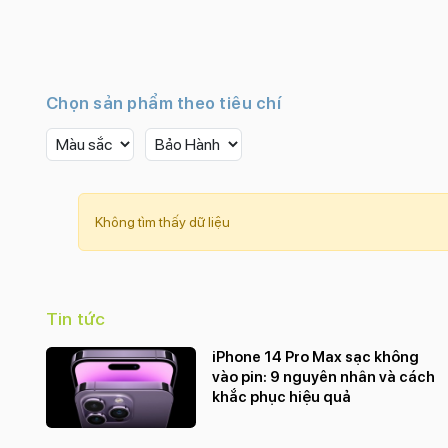
Chọn sản phẩm theo tiêu chí
Không tìm thấy dữ liệu
Tin tức
iPhone 14 Pro Max sạc không
vào pin: 9 nguyên nhân và cách
khắc phục hiệu quả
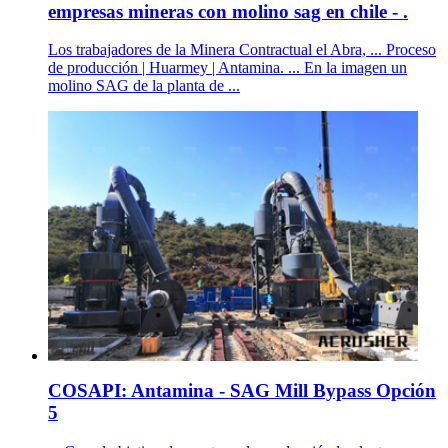
empresas mineras con molino sag en chile - .
Los trabajadores de la Minera Contractual el Abra, ... Proceso
de producción | Huarmey | Antamina. ... En la imagen un
molino SAG de la planta de ...
COSAPI: Antamina - SAG Mill Bypass Opción
5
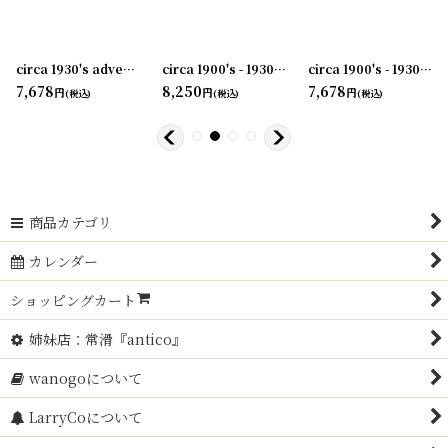
003-02
]
circa 1930's advertising clip THE F.BISSELL COMPANY TOLEDO
circa 1900's - 1930's Advertising Clip COAL AND COKE...
[
231003-04
]
circa 1900's - 1930's Advertising Clip NORWICH・UNION...
[
23
7,678
8,250
7,678
円
円
円
(税込)
(税込)
(税込)
商品カテゴリ
カレンダー
ショッピングカート
姉妹店：常滑『antico』
wanogoについて
LarryCoについて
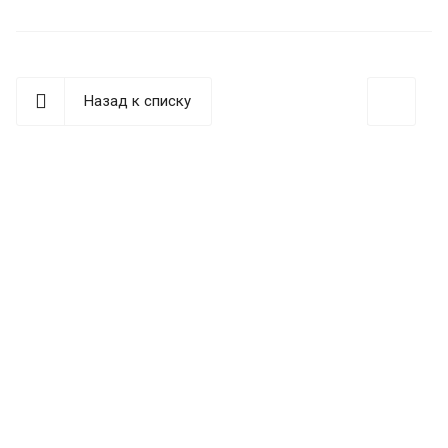
Назад к списку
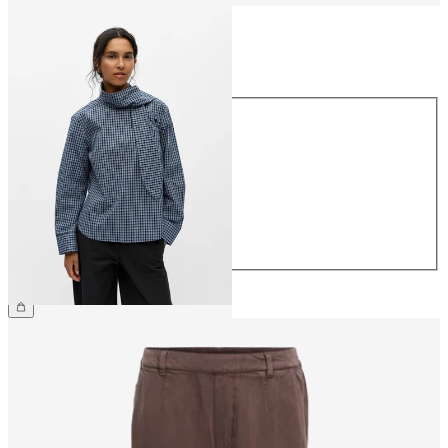
Größe
Größe
34
36
38
40
42
44
€ 59,99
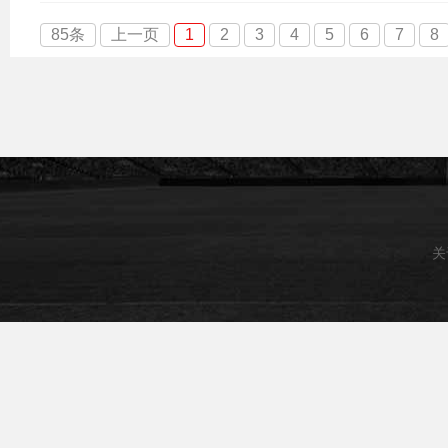
85条
上一页
1
2
3
4
5
6
7
8
关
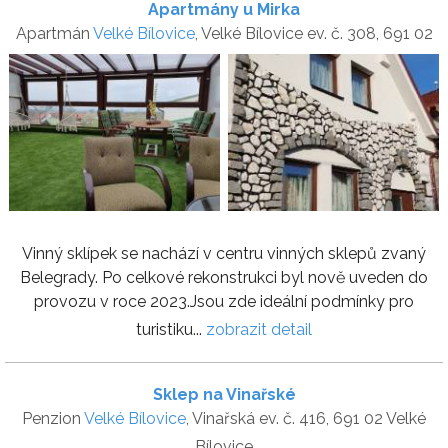
Apartmány u Mirka
Apartmán
Velké Bílovice
, Velké Bílovice ev. č. 308, 691 02
Vinný sklípek se nachází v centru vinných sklepů zvaný
Belegrady. Po celkové rekonstrukci byl nově uveden do
provozu v roce 2023.Jsou zde ideální podmínky pro
turistiku...
zobrazit detail
Sklep na Vinařské
Penzion
Velké Bílovice
, Vinařská ev. č. 416, 691 02 Velké
Bílovice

ABOUT THIS TASK
Write out every entry exactly. Pictures do not belong in the copy.

SOLUTION TO THE PROBLEM
Chọn sản phẩm theo tiêu chí
Không tìm thấy dữ liệu
Tin tức
iPhone 14 Pro Max sạc không
vào pin: 9 nguyên nhân và cách
khắc phục hiệu quả
empresas mineras con molino sag en chile - .
Los trabajadores de la Minera Contractual el Abra, ... Proceso
de producción | Huarmey | Antamina. ... En la imagen un
molino SAG de la planta de ...
COSAPI: Antamina - SAG Mill Bypass Opción
5
003-02
]
circa 1930's advertising clip THE F.BISSELL COMPANY TOLEDO
circa 1900's - 1930's Advertising Clip COAL AND COKE...
[
231003-04
]
circa 1900's - 1930's Advertising Clip NORWICH・UNION...
[
23
7,678
8,250
7,678
円
円
円
(税込)
(税込)
(税込)
商品カテゴリ
カレンダー
ショッピングカート
姉妹店：常滑『antico』
wanogoについて
LarryCoについて
Назад к списку
Größe
Größe
34
36
38
40
42
44
€ 59,99
85条
上一页
1
2
3
4
5
6
7
8
关
Apartmány u Mirka
Apartmán
Velké Bílovice
, Velké Bílovice ev. č. 308, 691 02
Vinný sklípek se nachází v centru vinných sklepů zvaný
Belegrady. Po celkové rekonstrukci byl nově uveden do
provozu v roce 2023.Jsou zde ideální podmínky pro
turistiku...
zobrazit detail
Sklep na Vinařské
Penzion
Velké Bílovice
, Vinařská ev. č. 416, 691 02 Velké
Bílovice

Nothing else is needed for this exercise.